It is simply a necessity to develop better methods to pull CO2 directly from the air and to do it on the same scale that we have been releasing CO2.

[–] Skasi 4 points 3 months ago* (last edited 3 months ago) (1 children)

It is simply a necessity to develop better methods to pull CO2 directly from the air and to do it on the same scale that we have been releasing CO2.

Instead of wasting energy and effort trying to remove existing CO2 from the air, people should instead spend effort on not releasing more carbon dioxide into the air. It's similar to things like plastic waste where it's better not to create any waste than to recycle plastic, or the same as private transport where it's better to not have or drive a private car or private jet than to drive or fly energy efficient.

There's about 0.05% CO2 in the air. So pulling CO2 from the air is as inefficient as it gets. It's somewhere between moving to Antarctica to bathe in the sun and using the full moon for solar panels.

The theoretical best place to sun bathe is, unsurprisingly, on the sun! Similarly it's best to scrub CO2 at the source, meaning the exhausts! Filter it at motors, kilns, chimneys, etc.

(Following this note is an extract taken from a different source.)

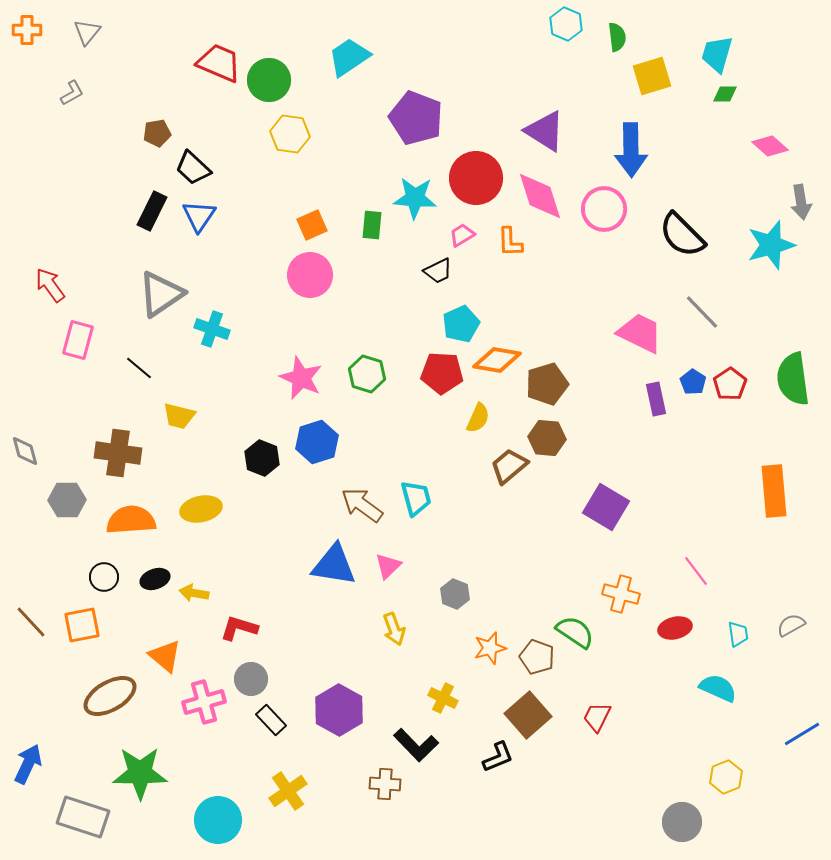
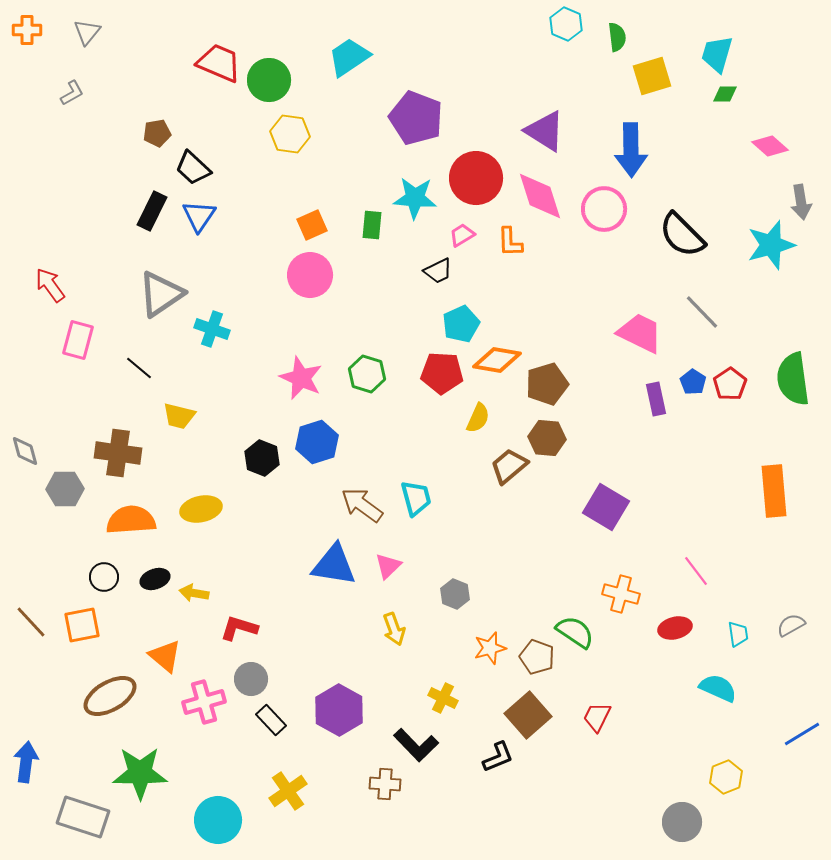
gray hexagon at (67, 500): moved 2 px left, 11 px up
blue arrow at (28, 764): moved 2 px left, 2 px up; rotated 18 degrees counterclockwise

[–] [email protected] 9 points 3 months ago (2 children)

We have to do both. If today our emissions went to zero we would still see more warming because of all that CO2 we've already released. First priority is to get to net zero so we can stop making the problem worse, then we have to remove all the CO2 we released. We have the technology now to do step one it's just a matter of scaling it up. While we work on step one we need to do the research on the best way to do step two so when we get to that point we have something ready to go. Pulling CO2 out of the air is going to be inefficient no matter what just from the physics of the problem but it still needs to be done and the energy to do so has to come from renewables.

[–] [email protected] 4 points 3 months ago

One proposed solution is using the excess energy production during peak hours for renewables to sequester carbon which would help but likely only be a small initial step in the right direction.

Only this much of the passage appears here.